Object Detection on a Raspberry Pi

HeaderImageBlog (1).png
Image recognition has become a part of our daily lives, and the technology behind it is advancing at a steady pace. We thought it'd be cool to use the increasing speed and tiny size of lightweight computers like the Raspberry Pi, as well as the efficiency and portability of machine learning libraries such as Tensorflow, to create a standalone, handheld object detector.

The first step is to find out whether running live object detection on a small device such as the Raspberry Pi is viable; until recently the technology to detect multiple objects at the speed we require just wasn’t there. Luckily for us, the folks at Google Brain were kind enough to open-source their object detection API, which does just this.

The use cases for a portable object detector are many and varied - there are places where having a full PC set-up isn't viable, and where an internet connection may not be available for outsourcing the detection to the cloud. The Raspberry Pi is so lightweight that you can even mount it on a drone.

Raspberry Pi scanner

Initial Setup

To get started with object detection on the Raspberry Pi, you of course need to have a Raspberry Pi. We used a model 3, running Rasbian Jessie.
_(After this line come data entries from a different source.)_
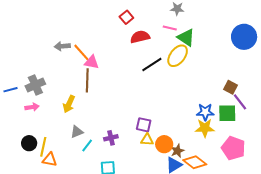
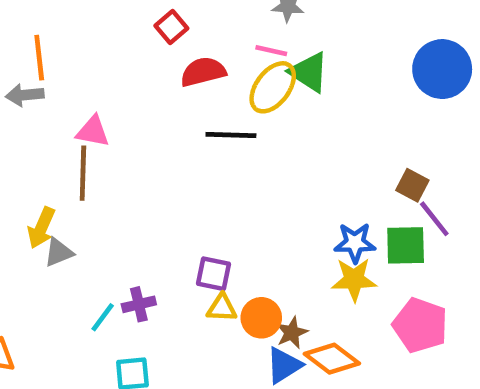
orange line: (81, 53) -> (39, 58), moved, turned 36
yellow ellipse: (178, 56) -> (273, 87), moved
black line: (152, 65) -> (231, 135), turned 35
gray triangle: (77, 132) -> (59, 252), moved
cyan line: (87, 145) -> (103, 317), moved

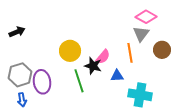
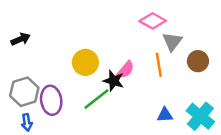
pink diamond: (146, 17) -> (153, 21), moved
blue triangle: (117, 76) -> (165, 115), moved
green line: (79, 81) -> (96, 99), turned 70
cyan cross: (140, 95) -> (200, 116), moved, turned 30

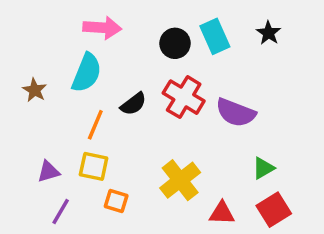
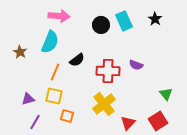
red cross: (184, 97) -> (108, 71), moved, turned -30
purple semicircle: (236, 113) -> (136, 65), size x0.6
green triangle: (263, 168) -> (166, 94), moved, turned -40
red triangle: (222, 213) -> (128, 123), turned -49

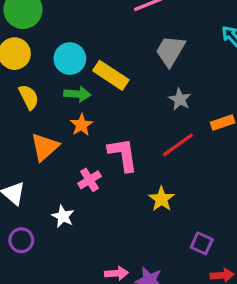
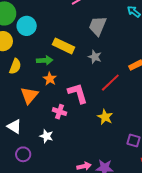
cyan circle: (70, 59) -> (27, 26), moved
yellow semicircle: (29, 97) -> (15, 66), turned 56
gray star: (180, 99) -> (95, 57), moved
pink cross: (89, 180) -> (59, 112), turned -32

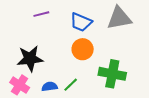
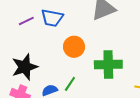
blue trapezoid: (81, 22) -> (52, 18), moved

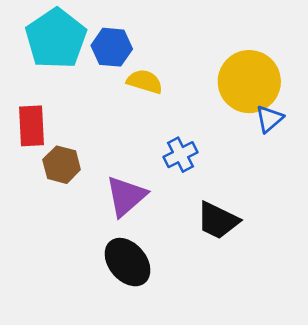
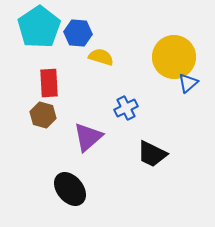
red rectangle: (32, 126) -> (49, 83), moved
black ellipse: (127, 262) -> (70, 189), moved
You also need a camera attached to the Pi.  Once the pi is up and running and connected to a monitor (or through SSH), you can open up the terminal and install the pi camera by entering the following commands:

sudo apt-get update

sudo apt-get install python3-picamera

You can then test out the camera by running the raspistill command tool like so: raspistill –o filename.jpg 

Once we’ve confirmed that the hardware is working, we have to make sure we’ve got the Python Package Index installed:

sudo apt-get install python3-pip

This will allow us to install most of the required packages, though because the OS we’re using has a slightly limited package index, we’ll have to do a couple by hand.

Software Installation

There are a number of libraries you need to install to get object detection up and running, the main ones being Tensorflow, OpenCV, and the Object Detection API. Installing these on the Raspberry Pi is a little different to installing them on desktop Unix-like environments, so take care that any tutorials you’re following are going to be compatible with the version of Rasbian that you’re using.


Tensorflow is an open-source machine learning library developed by the Google Brain team. Tensorflow is the core of our object detection, and should be installed first.  Regular Tensorflow doesn’t run on the Raspberry Pi, so we’re going to use Sam Jabrahams TensorFlow on Raspberry Pi 3.
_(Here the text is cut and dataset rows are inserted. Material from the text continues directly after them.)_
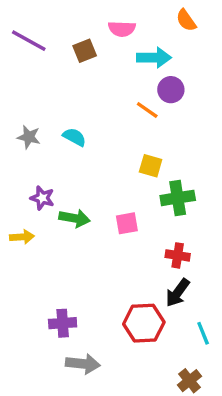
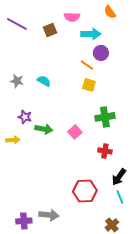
yellow square: (151, 166) -> (89, 85), moved
pink square: (127, 223) -> (75, 132), turned -32
black arrow: (178, 293) -> (119, 177), moved
purple cross: (63, 323) -> (24, 221), moved

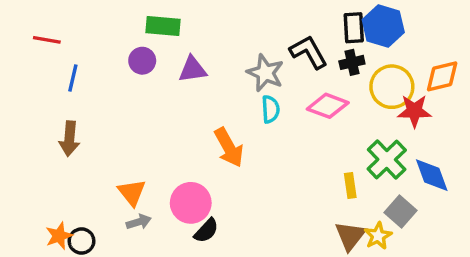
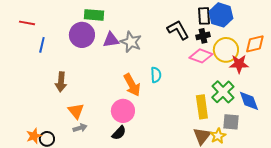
purple circle: (142, 61) -> (82, 35), size x1.6
gray star: (265, 73) -> (131, 42), moved
pink diamond: (328, 106) -> (201, 56), moved
cyan semicircle: (270, 109) -> (156, 75), moved
brown arrow: (69, 139) -> (61, 82), moved
yellow rectangle: (350, 186) -> (202, 107), size x1.6
pink circle: (191, 203) -> (123, 111), moved
gray square: (401, 212) -> (231, 122), turned -36

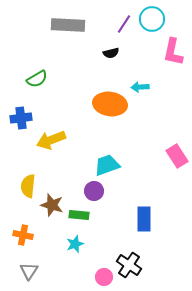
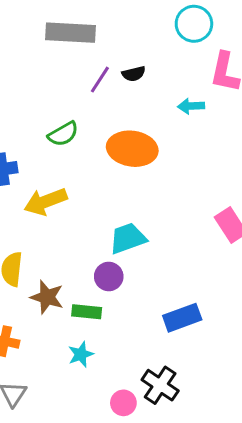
purple line: (124, 24) -> (100, 80), moved
green semicircle: (37, 79) -> (63, 134), moved
cyan arrow: (140, 87) -> (191, 106), moved
blue rectangle: (144, 219) -> (182, 318), turned 70

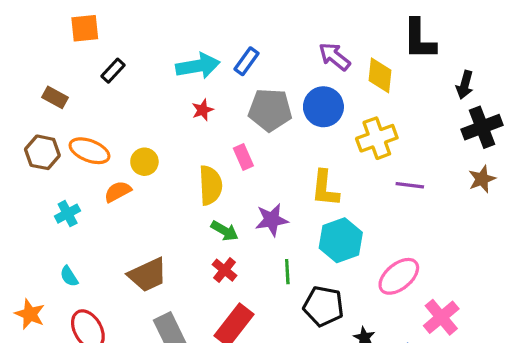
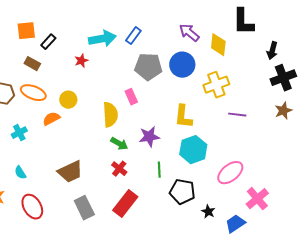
orange square: (85, 28) -> (26, 31), moved
brown rectangle: (55, 97) -> (32, 64), moved
red star: (203, 110) -> (81, 61), moved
Detailed instructions are available on the Github page, but the main commands required are as follows:

sudo apt-get update
sudo apt-get install python3-pip python3-dev
wget https://github.com/samjabrahams/tensorflow-on-raspberry-pi/releases/download/v1.1.0/tensorflow-1.1.0-cp34-cp34m-linux_armv7l.whl
sudo pip3 install tensorflow-1.1.0-cp34-cp34m-linux_armv7l.whl
sudo pip3 uninstall mock

If you run into any errors, check out the official Github page.

object detection on beach

Object Detection API

Object detection comes as part of the official Tensorflow research models.  Its purpose is to detect multiple objects in single images.    

Clone this repository somewhere handy:

git clone https://github.com/tensorflow/models.git

Detailed installation instructions and troubleshooting for the Object Detection API can be found here.
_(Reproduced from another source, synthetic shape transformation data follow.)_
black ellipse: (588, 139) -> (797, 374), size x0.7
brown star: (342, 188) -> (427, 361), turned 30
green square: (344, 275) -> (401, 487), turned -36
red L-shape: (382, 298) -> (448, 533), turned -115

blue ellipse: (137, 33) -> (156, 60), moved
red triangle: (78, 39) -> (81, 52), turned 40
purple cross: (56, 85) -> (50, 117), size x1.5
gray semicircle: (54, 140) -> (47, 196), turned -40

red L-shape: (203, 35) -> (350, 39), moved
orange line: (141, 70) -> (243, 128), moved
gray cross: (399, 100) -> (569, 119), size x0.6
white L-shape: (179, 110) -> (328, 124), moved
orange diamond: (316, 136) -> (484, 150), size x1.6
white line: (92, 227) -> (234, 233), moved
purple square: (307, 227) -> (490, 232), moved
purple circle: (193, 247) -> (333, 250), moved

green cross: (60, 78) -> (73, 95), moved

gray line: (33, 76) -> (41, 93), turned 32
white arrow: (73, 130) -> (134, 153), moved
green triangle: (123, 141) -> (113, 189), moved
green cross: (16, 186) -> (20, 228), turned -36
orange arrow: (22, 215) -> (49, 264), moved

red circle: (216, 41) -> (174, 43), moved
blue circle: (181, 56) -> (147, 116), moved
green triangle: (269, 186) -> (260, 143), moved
We need a variety of libraries to run object detection, so we first need to install all of these:

sudo apt-get install protobuf-compiler
sudo pip3 install pillow
sudo pip3 install lxml
sudo pip3 install jupyter
sudo pip3 install matplotlib

If any of these fail, you may need to download the wheel file manually. These can be found on pypi.python.org.

I needed to do this for lxml, as well as a couple of other dependencies for OpenCV. These packages may have dependencies of their own, so if you have any trouble installing these through Pip, go to their official installation instructions and install them manually.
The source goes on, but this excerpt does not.